START INPUT DATA

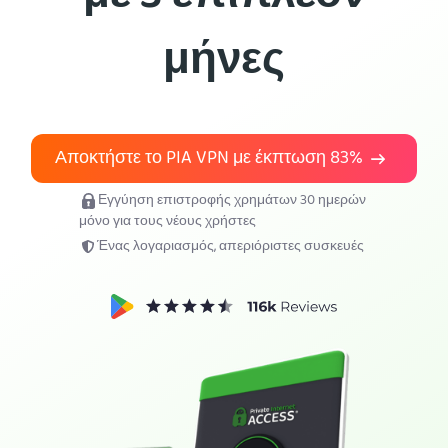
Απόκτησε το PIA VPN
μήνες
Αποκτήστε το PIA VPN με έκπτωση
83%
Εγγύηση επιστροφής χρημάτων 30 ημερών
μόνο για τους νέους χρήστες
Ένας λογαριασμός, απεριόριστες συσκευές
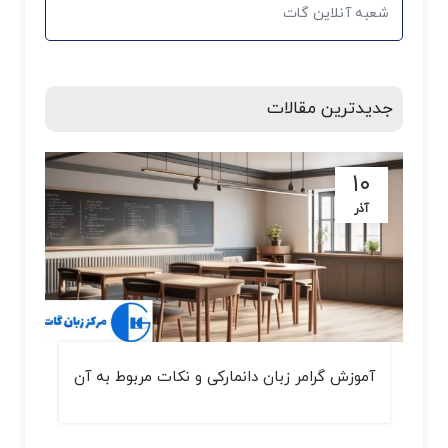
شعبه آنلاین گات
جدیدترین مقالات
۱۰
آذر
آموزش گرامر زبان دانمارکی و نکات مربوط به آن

END INPUT DATA
START INPUT DATA

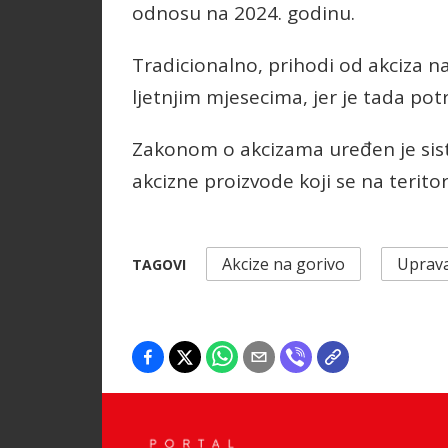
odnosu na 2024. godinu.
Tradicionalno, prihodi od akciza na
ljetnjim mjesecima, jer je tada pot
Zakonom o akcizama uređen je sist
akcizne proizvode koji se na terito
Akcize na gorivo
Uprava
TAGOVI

END INPUT DATA
START INPUT DATA

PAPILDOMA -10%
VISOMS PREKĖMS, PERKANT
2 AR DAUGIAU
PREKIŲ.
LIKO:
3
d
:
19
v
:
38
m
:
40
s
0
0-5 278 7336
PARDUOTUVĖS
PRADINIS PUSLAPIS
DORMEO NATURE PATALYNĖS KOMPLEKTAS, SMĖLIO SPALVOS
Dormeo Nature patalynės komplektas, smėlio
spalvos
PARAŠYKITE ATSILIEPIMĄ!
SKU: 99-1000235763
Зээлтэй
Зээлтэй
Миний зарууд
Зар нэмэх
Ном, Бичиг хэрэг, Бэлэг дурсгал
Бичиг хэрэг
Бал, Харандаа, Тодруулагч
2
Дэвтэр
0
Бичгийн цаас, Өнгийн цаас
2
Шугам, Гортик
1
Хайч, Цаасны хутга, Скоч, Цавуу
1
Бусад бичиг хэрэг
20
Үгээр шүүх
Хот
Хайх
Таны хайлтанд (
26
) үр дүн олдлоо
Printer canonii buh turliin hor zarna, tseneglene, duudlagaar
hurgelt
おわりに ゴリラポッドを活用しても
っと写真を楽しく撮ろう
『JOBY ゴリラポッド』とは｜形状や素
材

END INPUT DATA

> _WHAT YOU HAVE TO DO_: Review the preceding data and report every line that includes the string "хэрэг".

> _SOLUTION BELOW_:
Ном, Бичиг хэрэг, Бэлэг дурсгал
Бичиг хэрэг
Бусад бичиг хэрэг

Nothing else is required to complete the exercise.